UN calls on NZ to ensure Afghan raid civilian death allegations are 'fully investigated'

UN calls on NZ to ensure Afghan raid civilian death allegations are 'fully investigated'

The UN has reportedly called on New Zealand to submit the measures it has taken to ensure civilian death allegations from a 2010 raid in Afghanistan are “fully investigated.” A book claims six people were killed in the attack.

The United Nation's Committee Against Torture has asked New Zealand to investigate and respond to a list of issues prior to its examination by the UN body in Geneva, which will likely take place in 2019, according to Newshub reported.

Question 27 of the list states: "Please indicate what measures the State party has put in place to ensure that all allegations relating to 'Operation Burnham' will be fully investigated and addressed," according to a link to the document posted by Amnesty International and Newshub. 

It comes after investigative journalists Jon Stephenson and Nicky Hager released their book, 'Hit and Run,' in which they claimed that six Afghan civilians were killed and 15 others injured in the 2010 attack.

“Our special forces… went on a very wild raid,” Hager told RT in March soon after the book’s release. “They went into a village that was full of children and their mothers and old people.

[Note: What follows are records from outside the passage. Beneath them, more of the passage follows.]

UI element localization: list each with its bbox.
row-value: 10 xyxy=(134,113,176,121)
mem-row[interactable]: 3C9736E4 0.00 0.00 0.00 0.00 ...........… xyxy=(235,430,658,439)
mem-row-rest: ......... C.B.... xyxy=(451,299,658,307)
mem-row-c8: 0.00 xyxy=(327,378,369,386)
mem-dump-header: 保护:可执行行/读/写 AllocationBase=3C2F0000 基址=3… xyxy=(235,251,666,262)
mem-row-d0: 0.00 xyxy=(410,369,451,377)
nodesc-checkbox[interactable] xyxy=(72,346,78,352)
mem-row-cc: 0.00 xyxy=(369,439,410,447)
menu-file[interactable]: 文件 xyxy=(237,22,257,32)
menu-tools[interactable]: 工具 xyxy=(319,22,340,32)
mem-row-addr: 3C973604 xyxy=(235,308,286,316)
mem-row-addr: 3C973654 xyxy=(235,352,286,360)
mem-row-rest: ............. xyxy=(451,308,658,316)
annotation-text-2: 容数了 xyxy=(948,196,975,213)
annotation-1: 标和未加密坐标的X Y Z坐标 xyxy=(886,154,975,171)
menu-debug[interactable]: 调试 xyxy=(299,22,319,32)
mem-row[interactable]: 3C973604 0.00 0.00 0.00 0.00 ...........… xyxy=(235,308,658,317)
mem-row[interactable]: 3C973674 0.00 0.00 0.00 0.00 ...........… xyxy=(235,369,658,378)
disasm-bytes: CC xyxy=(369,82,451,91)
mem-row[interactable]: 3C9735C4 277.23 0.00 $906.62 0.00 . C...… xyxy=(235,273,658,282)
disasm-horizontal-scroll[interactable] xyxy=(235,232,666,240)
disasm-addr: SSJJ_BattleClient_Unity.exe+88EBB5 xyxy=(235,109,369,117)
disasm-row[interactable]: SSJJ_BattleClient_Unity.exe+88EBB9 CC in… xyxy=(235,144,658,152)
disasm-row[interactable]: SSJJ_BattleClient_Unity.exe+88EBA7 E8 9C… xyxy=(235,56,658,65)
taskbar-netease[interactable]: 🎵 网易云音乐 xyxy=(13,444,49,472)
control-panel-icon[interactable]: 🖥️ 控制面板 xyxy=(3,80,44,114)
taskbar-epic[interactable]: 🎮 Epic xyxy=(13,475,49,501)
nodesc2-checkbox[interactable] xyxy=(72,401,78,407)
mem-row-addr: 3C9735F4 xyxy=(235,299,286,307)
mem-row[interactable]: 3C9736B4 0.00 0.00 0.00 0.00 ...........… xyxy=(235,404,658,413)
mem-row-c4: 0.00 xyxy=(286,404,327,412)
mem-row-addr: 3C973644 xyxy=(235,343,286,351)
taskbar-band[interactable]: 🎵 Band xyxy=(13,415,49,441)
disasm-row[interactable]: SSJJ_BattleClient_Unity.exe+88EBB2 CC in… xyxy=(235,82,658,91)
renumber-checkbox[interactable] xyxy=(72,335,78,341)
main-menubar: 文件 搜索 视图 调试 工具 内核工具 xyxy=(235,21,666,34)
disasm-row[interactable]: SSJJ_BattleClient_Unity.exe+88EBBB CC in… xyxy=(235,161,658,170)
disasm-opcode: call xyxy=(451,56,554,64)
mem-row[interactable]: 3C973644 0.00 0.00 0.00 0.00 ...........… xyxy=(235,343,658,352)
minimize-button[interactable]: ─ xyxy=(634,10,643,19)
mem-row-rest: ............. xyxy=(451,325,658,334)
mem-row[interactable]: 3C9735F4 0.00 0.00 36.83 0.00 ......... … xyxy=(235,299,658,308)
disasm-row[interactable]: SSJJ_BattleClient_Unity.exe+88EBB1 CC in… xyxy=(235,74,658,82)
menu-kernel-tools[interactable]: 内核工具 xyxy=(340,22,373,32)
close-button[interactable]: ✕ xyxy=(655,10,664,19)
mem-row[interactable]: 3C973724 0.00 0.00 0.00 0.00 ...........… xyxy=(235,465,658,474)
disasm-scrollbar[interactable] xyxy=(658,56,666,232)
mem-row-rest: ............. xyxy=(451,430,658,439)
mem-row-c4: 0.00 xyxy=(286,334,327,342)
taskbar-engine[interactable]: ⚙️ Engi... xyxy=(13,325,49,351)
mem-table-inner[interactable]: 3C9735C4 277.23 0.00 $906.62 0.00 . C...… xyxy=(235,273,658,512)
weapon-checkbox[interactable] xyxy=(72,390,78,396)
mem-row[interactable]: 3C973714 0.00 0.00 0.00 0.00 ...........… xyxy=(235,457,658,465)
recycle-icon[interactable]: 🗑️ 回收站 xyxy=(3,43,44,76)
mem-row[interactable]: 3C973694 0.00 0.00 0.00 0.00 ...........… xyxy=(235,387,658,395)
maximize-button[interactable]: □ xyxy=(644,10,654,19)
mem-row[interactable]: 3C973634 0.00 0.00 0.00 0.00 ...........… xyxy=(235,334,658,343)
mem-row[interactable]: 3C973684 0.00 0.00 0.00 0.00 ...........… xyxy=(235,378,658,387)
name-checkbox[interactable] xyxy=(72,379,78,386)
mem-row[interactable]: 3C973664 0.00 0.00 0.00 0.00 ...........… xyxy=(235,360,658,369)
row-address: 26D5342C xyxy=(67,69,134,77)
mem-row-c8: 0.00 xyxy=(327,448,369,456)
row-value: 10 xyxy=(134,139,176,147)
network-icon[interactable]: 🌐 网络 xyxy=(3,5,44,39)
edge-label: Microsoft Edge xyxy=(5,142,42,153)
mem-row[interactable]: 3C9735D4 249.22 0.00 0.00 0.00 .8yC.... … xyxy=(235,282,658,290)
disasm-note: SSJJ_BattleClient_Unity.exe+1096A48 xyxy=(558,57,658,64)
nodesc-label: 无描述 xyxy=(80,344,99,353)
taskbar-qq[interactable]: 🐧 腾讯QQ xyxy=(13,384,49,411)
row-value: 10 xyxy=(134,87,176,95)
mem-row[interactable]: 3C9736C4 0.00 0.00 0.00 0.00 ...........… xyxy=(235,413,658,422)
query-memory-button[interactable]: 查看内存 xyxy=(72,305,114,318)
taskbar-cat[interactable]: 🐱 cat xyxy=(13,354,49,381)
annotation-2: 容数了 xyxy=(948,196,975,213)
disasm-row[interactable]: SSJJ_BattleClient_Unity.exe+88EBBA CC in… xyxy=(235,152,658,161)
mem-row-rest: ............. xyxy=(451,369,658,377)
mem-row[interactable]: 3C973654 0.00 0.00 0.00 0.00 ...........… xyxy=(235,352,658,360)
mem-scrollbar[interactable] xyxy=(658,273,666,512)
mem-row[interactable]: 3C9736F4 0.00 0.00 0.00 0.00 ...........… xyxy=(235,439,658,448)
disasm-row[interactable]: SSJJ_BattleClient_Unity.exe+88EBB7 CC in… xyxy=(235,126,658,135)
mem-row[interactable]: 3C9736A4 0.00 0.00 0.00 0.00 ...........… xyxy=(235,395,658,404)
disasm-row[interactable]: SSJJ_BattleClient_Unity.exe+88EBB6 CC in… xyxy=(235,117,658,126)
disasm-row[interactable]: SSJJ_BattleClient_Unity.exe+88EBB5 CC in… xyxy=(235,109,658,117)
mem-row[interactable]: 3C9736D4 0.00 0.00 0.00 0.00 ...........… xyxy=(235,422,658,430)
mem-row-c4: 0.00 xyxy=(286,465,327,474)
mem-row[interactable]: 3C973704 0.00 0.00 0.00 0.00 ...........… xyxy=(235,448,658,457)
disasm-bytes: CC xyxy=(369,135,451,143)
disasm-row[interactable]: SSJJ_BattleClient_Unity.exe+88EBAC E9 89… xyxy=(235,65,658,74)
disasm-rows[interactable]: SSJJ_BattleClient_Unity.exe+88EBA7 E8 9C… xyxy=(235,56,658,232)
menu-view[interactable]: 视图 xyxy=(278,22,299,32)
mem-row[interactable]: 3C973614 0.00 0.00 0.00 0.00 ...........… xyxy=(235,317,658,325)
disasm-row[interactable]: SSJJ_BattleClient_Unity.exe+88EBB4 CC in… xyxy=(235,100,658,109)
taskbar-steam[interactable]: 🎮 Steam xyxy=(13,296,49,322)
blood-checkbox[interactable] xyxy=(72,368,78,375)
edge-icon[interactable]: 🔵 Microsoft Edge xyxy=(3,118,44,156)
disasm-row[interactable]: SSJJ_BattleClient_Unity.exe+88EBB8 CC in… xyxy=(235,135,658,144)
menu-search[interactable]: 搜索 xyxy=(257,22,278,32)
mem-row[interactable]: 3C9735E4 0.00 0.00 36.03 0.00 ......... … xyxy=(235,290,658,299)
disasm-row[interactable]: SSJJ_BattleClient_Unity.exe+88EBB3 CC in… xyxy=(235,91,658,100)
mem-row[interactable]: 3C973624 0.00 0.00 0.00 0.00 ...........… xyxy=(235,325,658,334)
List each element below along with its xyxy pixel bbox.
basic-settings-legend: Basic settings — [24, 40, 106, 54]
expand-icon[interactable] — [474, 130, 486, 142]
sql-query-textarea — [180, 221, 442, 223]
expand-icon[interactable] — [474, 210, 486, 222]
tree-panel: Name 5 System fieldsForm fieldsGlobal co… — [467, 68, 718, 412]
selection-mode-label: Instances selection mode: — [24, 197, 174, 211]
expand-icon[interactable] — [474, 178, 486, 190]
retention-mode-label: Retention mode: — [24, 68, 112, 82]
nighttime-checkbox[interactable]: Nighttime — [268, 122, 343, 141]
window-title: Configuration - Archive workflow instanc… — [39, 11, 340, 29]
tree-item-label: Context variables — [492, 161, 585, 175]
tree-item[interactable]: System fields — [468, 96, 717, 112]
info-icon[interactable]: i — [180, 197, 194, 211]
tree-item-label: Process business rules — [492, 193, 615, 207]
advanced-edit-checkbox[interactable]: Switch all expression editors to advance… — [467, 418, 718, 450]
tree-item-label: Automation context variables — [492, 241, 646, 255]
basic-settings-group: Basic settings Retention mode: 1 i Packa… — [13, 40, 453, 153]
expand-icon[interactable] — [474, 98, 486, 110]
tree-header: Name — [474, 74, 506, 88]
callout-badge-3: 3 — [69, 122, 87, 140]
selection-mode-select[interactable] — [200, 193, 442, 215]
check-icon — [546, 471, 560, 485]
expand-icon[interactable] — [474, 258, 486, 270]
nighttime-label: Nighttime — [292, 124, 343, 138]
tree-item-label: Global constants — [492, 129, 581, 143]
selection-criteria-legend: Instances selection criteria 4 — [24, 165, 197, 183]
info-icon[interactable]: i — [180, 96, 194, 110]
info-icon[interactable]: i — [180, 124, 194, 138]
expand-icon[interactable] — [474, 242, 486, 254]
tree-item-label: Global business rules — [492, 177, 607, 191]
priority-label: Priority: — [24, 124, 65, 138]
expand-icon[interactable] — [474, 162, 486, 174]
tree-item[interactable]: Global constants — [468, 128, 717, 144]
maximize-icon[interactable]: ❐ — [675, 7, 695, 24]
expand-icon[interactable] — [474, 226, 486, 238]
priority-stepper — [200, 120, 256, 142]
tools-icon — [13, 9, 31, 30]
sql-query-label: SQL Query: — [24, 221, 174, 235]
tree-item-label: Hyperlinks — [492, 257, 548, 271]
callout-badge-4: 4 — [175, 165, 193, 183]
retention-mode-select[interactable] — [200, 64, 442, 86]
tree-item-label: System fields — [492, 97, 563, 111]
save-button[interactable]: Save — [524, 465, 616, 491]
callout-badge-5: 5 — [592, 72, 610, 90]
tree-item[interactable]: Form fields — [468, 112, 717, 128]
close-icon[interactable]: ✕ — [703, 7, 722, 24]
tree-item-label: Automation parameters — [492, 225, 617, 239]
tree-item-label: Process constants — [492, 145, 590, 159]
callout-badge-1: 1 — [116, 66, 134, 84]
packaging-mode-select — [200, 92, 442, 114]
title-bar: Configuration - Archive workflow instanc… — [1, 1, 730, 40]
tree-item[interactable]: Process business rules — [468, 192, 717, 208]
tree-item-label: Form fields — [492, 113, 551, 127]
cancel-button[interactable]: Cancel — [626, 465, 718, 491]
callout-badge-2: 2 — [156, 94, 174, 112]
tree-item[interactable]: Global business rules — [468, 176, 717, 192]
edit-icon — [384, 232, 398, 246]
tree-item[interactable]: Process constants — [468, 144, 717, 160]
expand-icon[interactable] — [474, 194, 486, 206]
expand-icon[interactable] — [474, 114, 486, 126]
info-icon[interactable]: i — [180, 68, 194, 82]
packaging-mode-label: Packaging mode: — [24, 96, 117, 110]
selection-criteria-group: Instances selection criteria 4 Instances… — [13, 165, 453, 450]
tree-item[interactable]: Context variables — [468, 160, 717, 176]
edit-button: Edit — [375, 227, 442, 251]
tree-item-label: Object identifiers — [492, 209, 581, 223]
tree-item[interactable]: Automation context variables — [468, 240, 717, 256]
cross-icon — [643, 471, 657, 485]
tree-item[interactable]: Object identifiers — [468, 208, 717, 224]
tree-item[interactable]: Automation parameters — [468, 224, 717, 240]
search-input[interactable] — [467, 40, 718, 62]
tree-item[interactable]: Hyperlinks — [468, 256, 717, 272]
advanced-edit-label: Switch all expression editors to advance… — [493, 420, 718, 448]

And there was a very bloody fight there.”

The authors also say that the Special Air Service (SAS), supported by US and Afghan forces, burned and blew up about a dozen houses and did not help the wounded. They further claim a prisoner was mistreated.

However, New Zealand's foreign minister, Gerry Brownlee, said in a Friday statement that his country's government "has not been ordered to investigate the allegations made in the book.” 

Brownlee instead stated that the government has received "a list of issues" from the Committee Against Torture a part of a "routine reporting process."

“We’re one of 161 parties to the Convention Against Torture to receive such a list and we have two years to respond to this seventh periodic report,” Brownlee said.

He went on to state that the allegations made by the book's authors have been "disproven."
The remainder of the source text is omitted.